Ghana: Afrykańskie perełki


10 czerwca 2014 Ghana: Afrykańskie perełki

Reprezentacja Ghany była rewelacją mundialu na afrykańskich boiskach w Republice Południowej Afryki. „Czarne Gwiazdy” okazały się czarnym koniem turnieju, który udział w mundialu zakończył na ćwierćfinale. Druga najlepsza drużyna Pucharu Narodów Afryki z tego roku powalczy jeszcze o coś więcej. Tylko czy stać ją na dużo?


Udostępnij na Udostępnij na

Oszust?! Zbawiciel?! Dwie odmienne opinie o jednym zawodniku. O co chodzi? W głowach większości kibiców z „Trzeciego Świata” wciąż jest ćwierćfinał, w którym występowały drużyny z Ameryki Południowej i Afryki. Pierwsze określenie odnosi się do Luisa Suareza, o którym mówiono w ten sposób w całej Ghanie, a nawet na kontynencie, tuż po tym, gdy ten w dogrywce wybił piłkę ręką z linii bramkowej. W wyniku jego zagrania doszło do serii rzutów karnych. W nich Urugwaj pokonał „Czarne Gwiazdy” i ostatecznie zmierzył się w półfinale mundialu 2010. Irytacji i żalu nie było końca. Złośliwie mówiło się o tym, że była to jedna z lepszych, jeśli nie najlepsza, parada całych mistrzostw. Przyznał to również sam zawodnik. Interwencja ta kosztowała Ghanę bardzo dużo, jednak zawodnicy nie spuścili z tonu i pewnie zagwarantowali sobie awans na brazylijskie zawody. Srebrni medaliści PNA przeszli przez drugą i trzecią rundę jak burza, przegrywając tylko dwa spotkania. Jak burza będą chcieli przejść przez sam turniej, o który ciężko walczyli.

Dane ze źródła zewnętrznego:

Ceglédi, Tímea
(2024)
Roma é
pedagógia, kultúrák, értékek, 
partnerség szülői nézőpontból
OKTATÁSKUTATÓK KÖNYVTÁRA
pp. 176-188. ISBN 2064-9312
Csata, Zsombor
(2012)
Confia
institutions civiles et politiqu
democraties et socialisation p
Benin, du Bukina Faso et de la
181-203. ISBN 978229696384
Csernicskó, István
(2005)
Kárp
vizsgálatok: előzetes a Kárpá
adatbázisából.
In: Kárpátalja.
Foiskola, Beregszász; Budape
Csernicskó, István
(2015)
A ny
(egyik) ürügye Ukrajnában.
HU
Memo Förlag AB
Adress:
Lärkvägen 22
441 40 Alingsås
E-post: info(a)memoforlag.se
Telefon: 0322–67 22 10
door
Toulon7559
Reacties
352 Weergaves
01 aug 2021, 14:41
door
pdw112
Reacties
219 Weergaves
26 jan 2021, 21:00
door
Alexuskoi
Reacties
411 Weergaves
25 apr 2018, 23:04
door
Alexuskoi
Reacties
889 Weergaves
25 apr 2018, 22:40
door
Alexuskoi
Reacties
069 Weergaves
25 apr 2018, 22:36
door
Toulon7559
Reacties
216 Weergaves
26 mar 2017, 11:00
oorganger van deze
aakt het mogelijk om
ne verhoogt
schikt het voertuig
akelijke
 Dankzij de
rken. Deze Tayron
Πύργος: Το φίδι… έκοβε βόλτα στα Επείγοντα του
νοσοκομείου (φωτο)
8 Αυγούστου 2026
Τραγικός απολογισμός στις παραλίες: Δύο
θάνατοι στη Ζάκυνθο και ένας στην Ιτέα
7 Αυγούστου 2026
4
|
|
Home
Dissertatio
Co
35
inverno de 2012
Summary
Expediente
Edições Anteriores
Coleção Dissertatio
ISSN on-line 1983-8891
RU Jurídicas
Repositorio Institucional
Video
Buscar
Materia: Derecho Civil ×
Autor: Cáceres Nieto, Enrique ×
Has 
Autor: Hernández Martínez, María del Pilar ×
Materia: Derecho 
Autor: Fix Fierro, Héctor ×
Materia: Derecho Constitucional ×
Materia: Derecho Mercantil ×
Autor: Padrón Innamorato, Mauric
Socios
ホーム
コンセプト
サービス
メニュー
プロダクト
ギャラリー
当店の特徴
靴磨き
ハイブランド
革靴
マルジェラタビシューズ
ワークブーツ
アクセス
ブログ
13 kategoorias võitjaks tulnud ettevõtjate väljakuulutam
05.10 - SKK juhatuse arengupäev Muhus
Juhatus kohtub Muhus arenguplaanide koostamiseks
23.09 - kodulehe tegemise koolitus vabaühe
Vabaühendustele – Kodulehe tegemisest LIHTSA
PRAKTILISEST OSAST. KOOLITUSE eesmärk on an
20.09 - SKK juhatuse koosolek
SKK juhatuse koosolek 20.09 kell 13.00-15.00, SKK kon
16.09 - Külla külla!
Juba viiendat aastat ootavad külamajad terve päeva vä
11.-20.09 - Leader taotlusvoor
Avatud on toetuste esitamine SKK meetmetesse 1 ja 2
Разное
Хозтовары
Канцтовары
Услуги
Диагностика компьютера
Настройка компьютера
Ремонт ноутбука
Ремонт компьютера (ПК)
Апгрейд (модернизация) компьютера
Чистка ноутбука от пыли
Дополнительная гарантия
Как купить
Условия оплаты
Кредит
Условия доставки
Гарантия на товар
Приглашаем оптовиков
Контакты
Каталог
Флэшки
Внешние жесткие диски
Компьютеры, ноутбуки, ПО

Wszyscy dobrze wiemy, że z dużej chmury mały deszcz. Piłkarze Ghany nie zapowiadają niczego wielkiego. Z pewnością głównie dlatego, że wielkich szans na awans do najlepszej szesnastki nie mają. Ciężko sobie wyobrazić, że Afrykańczycy będą w stanie równorzędnie walczyć z takimi europejskimi potęgami jak Niemcy czy Portugalia. Podobnie myśleliśmy ostatnio, gdy Serbia była dużo bardziej faworyzowana, a ostatecznie zajęła ostatnią lokatę w grupie, ustępując również miejsca Australii i naszym zachodnim sąsiadom. Powtórka z rozrywki mile widziana? Dlaczego nie?

Ghanie będzie bardzo trudno osiągnąć to samo, co cztery lata temu w Republice Południowej Afryki. Kiedy jednak spojrzymy na ich rywali, możemy stwierdzić, że oni nigdy nie mają łatwej grupy. Myślę, że i tym razem mają w niej spore szanse. Przecież mają bardzo fajną drużynę z doświadczonymi zawodnikami takimi jak Essien czy Muntari, którzy wspierają dużo młodszych Boatenga, Andre Ayewa czy Christiana Atsu – powiedział Steven Lavon, dziennikarz z Togo i redaktor naczelny Africatopsports.com.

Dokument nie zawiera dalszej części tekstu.